The work is supported by grants from the U.S. Department of Agriculture, the National Science Foundation and Iowa State's Plant Sciences Institute.
Cotton is a polyploid. It has two copies of every gene instead of one -- one pair of genes from each of two cotton species that evolved separately on two continents, then somehow crossed 1 million to 2 million years ago. As a result, it has double the number of genes humans and animals have. Corn and soybeans also are polyploids.

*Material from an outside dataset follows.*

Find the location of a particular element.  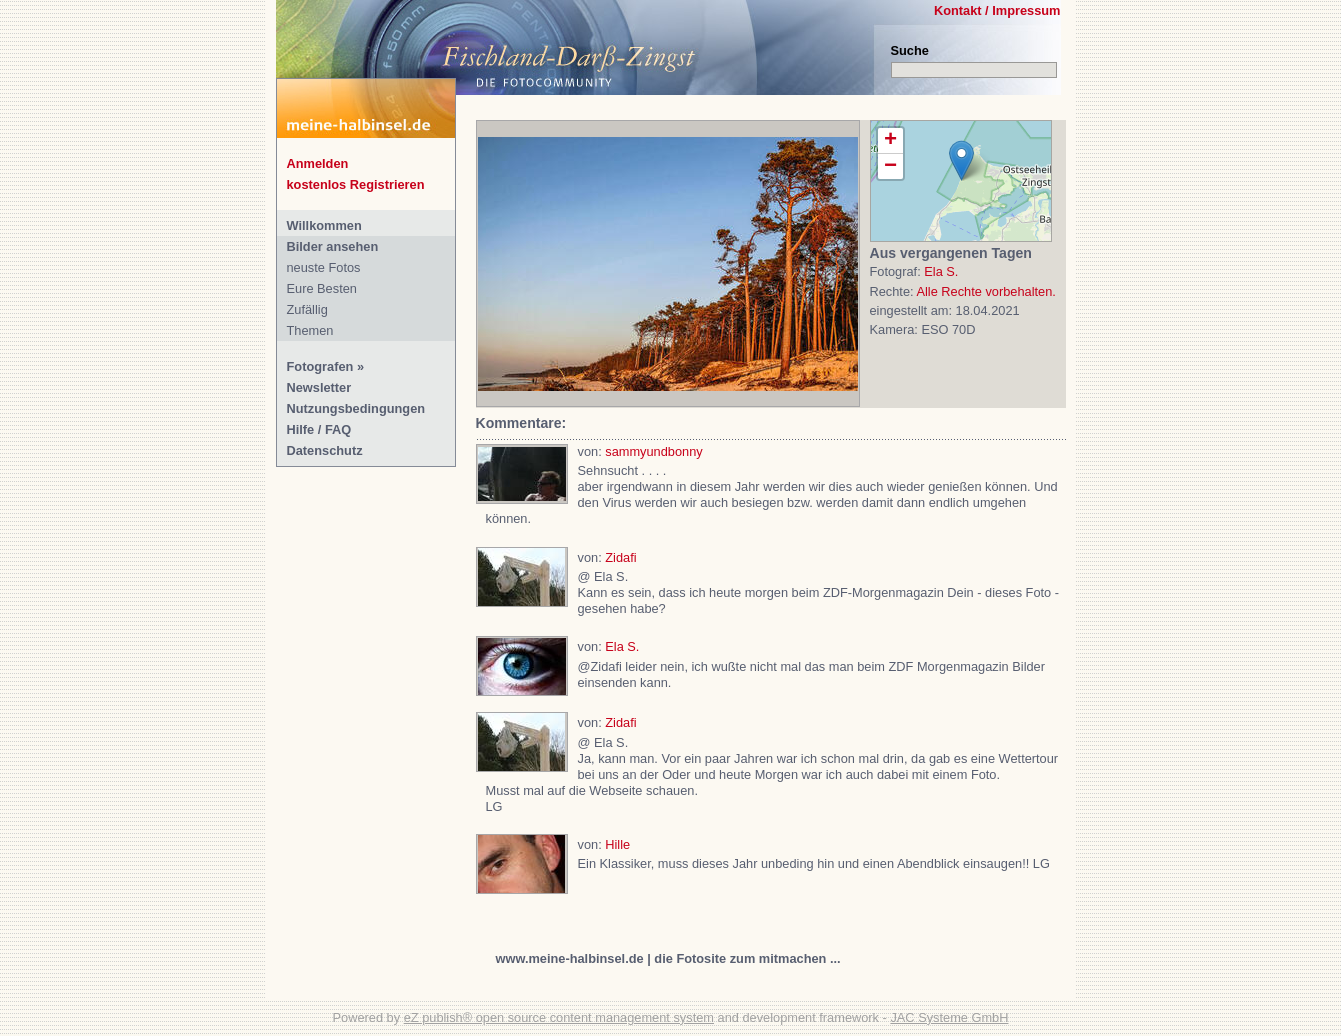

"The question is, are both those genes turned on or turned off at the same time, or are there alternatives," Wendel said. "One theory is that one gene would be free to change, to play around and promote evolution. That gene would acquire a new function or it would die.
"What we didn't expect was that immediately upon polyploid formation these duplicate genes would change their form of expression in a most surprising way," Wendel said.

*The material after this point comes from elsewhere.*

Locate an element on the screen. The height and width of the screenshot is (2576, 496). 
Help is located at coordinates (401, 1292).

Wendel and his colleagues theorized that if a gene were active in both parent species, it would be expressed in the polyploid descendant. The group tested for 40 randomly chosen cotton genes.

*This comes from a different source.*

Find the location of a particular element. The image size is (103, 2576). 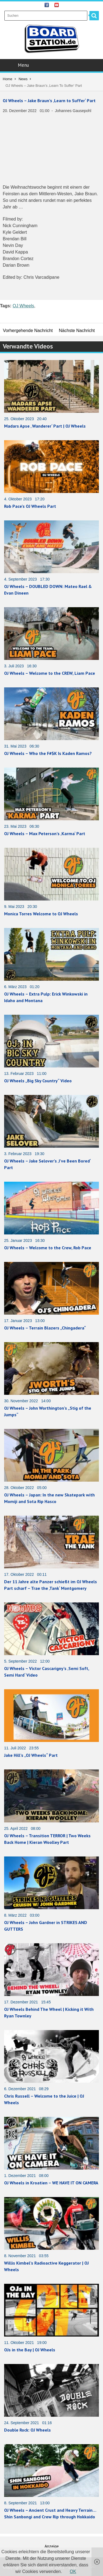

"What we found was an incredible level of alteration in gene expression," Wendel said. "More than a quarter of the genes expressed changed the way they were expressed" from the parents. If those results were extrapolated over all 30,000 cotton genes, about 7,500 would have patterns different from the parent plants.
"Here's the cool part," Wendel added. In one part of the plant's flower, the gene pair from parent 1 was turned off while the gene pair from parent 2 was expressed. But in another part of the flower, the gene pair from parent 1 was expressed and the gene pair from parent 2 was turned off -- just the opposite mode.
"You get reciprocal silencing of the duplicates," Wendel said. "This was totally unexpected." Gene silencing, or genes becoming inactive, varied depending on the plant organ and gene under study.
The researchers found the phenomenon in both a modern cotton strain and in a natural strain 1 million to 2 million years old. Wendel said that means the expression changes likely happened when the two genomes merged to make cotton a polyploid, or happened soon after the merger.
"The paradigm is evolution happens through slow, tick-tock changes" -- random mutations that survive or fail -- or through sudden changes in conditions, Wendel said.
"This is true, but superimposed on this is this whole new way of thinking," change that happens when genomes merge to make polyploids, Wendel said.
Wendel believes the unusual pattern will be found in other polyploids, such as corn and soybeans. The study may mean that gene function responds even more to small changes in the genome (the complete set of genetic instructions) than previously thought, he said.
"How you harness this to improve plants is a question I can't answer," Wendel said, though he believes it will be useful someday.
The researchers will continue their work by studying the expression of thousands of genes.